For businesses, ongoing monitoring and regular security audits are essential to uncover vulnerabilities and stay compliant with data protection laws [21].
Conclusion
Skills Summary
Low-code development is advancing at a rapid pace. According to industry projections, 75% of new applications will use low-code tools by 2026 [1]. To remain competitive, developers need to focus on key skills that align with this shift:
Skill Area | Key Capabilities | Market Impact |
---|---|---|
AI Integration | Implementing Copilot, using ML models | Boosts productivity by 45% [22] |
Platform Migration | Expertise in cross-platform work, security protocols | 87% enterprise adoption [2] |
Industry Solutions | IoT integration, sector-specific knowledge | $50B market by 2028 [2] |
Modern Architecture | Serverless, microservices, blockchain | 80% growth among non-IT developers [1] |
Microsoft's study of 126,000 organizations using Copilot in Power Apps showed an 80% increase in development speed and a 65% improvement in satisfaction rates [22]. These findings highlight the value of building expertise in these areas.
Next Steps
Developers should focus on these critical skills to stay ahead. Research from McKinsey shows that combining AI with low-code development can enhance productivity by up to 45% [22].
"Low-code platforms transform software development by automating key processes." [2]
To take immediate action:
Integrate AI into Projects: Start using tools like Microsoft Copilot in current applications to get practical experience with AI-driven development.

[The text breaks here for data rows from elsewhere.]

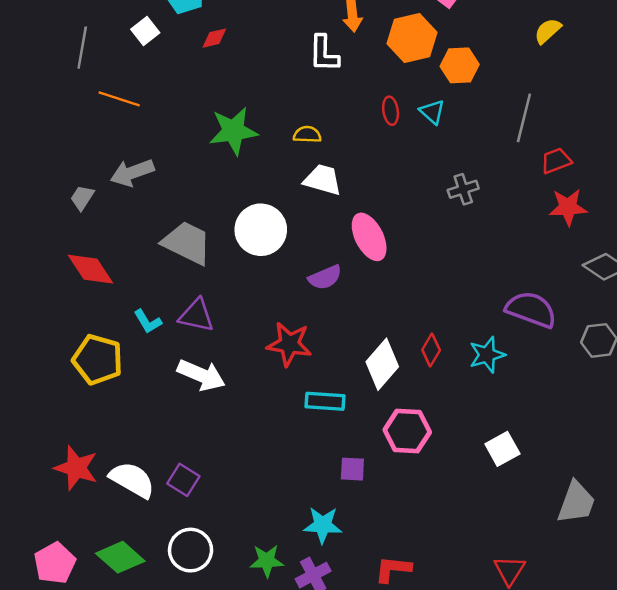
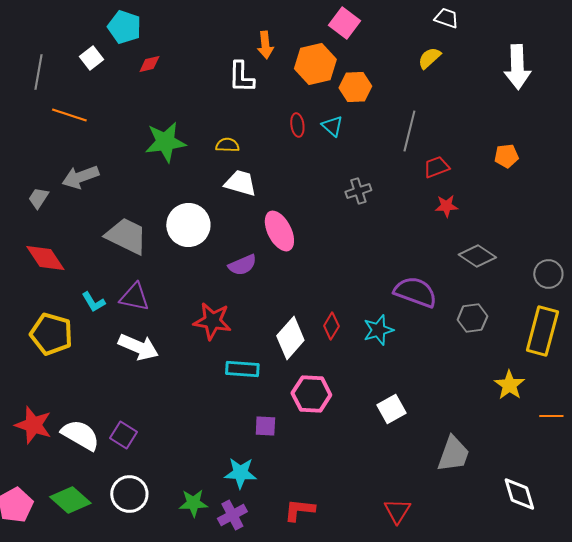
red star: (568, 207) -> (446, 206), size x0.7

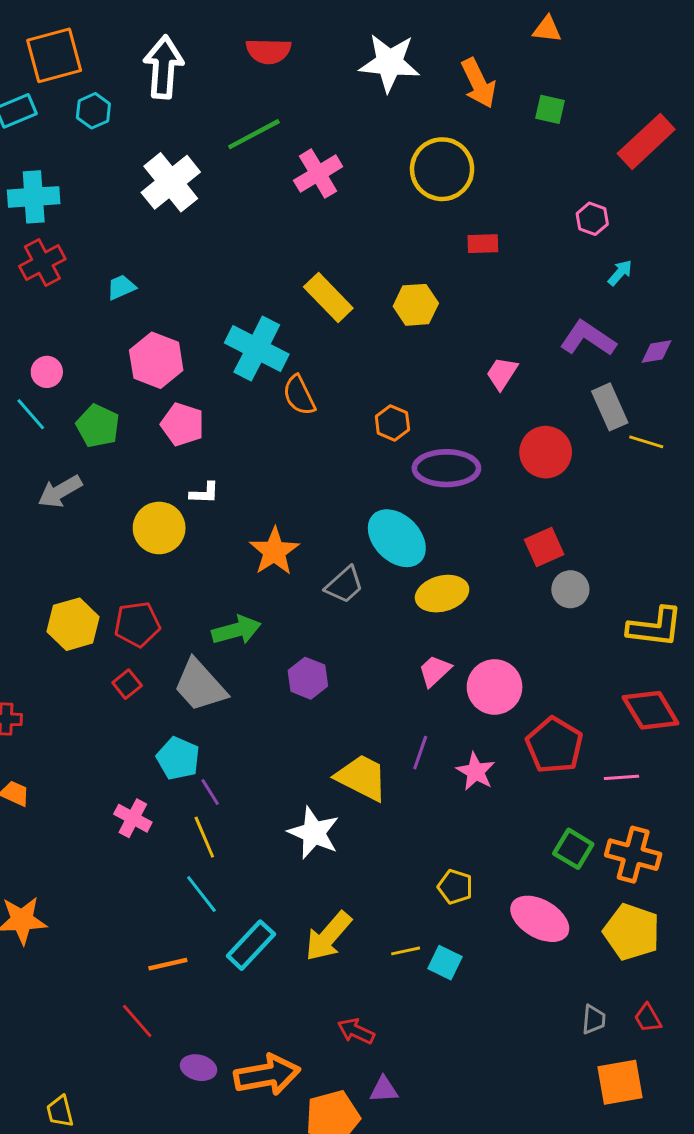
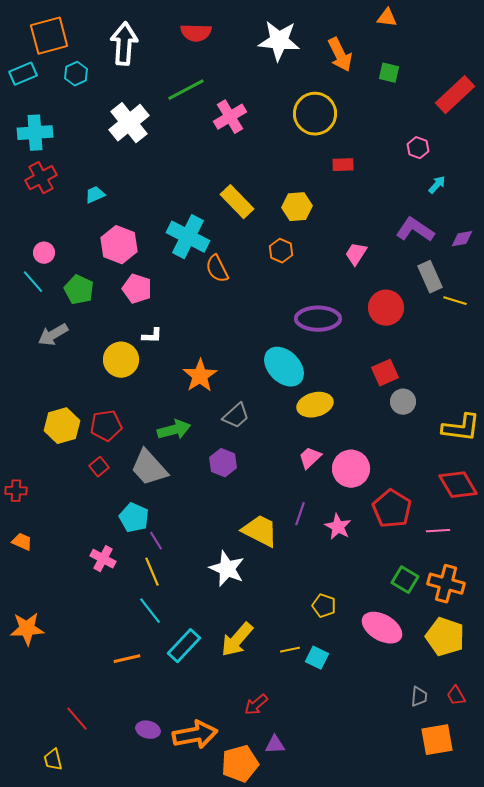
orange hexagon: (392, 423) -> (281, 251), moved
gray trapezoid: (344, 585) -> (236, 416), moved
red line: (137, 1021) -> (77, 719), moved
red arrow: (356, 1031) -> (256, 705), turned -65

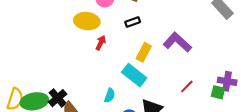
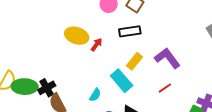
yellow ellipse: (87, 21) -> (77, 36), moved
black rectangle: (133, 22) -> (130, 31), size x1.5
red line: (187, 86) -> (165, 88), moved

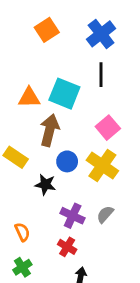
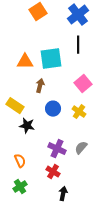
cyan square: (64, 94) -> (51, 59), turned -30
brown arrow: (49, 130) -> (40, 86), size x0.6
yellow cross: (102, 165) -> (79, 112), size x0.6
black star: (45, 184) -> (27, 126), moved

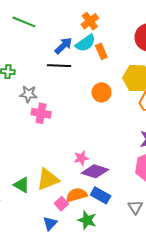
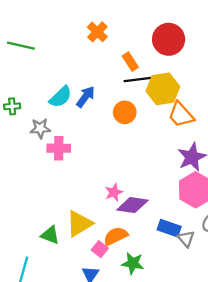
cyan semicircle: (85, 43) -> (61, 97), moved
blue arrow: (63, 46) -> (86, 97), moved
orange rectangle: (101, 51) -> (130, 62), moved
black line: (59, 66) -> (138, 80), moved
blue rectangle: (101, 195) -> (169, 228), moved

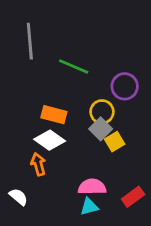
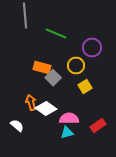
gray square: (101, 129) -> (53, 78), moved
white diamond: (50, 140) -> (46, 108), moved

Master Platform Migration: Practice moving applications between platforms like Mendix and OutSystems to understand their unique features and limitations.
Specialize in Industry Applications: Dive into sector-specific solutions, such as Barcelona's IoT-based urban management system, which optimized traffic flow and reduced pollution through low-code technology [23].
The future of low-code development calls for a mix of technical skills and strategic insight. Staying informed and continuously learning will be crucial for success [24].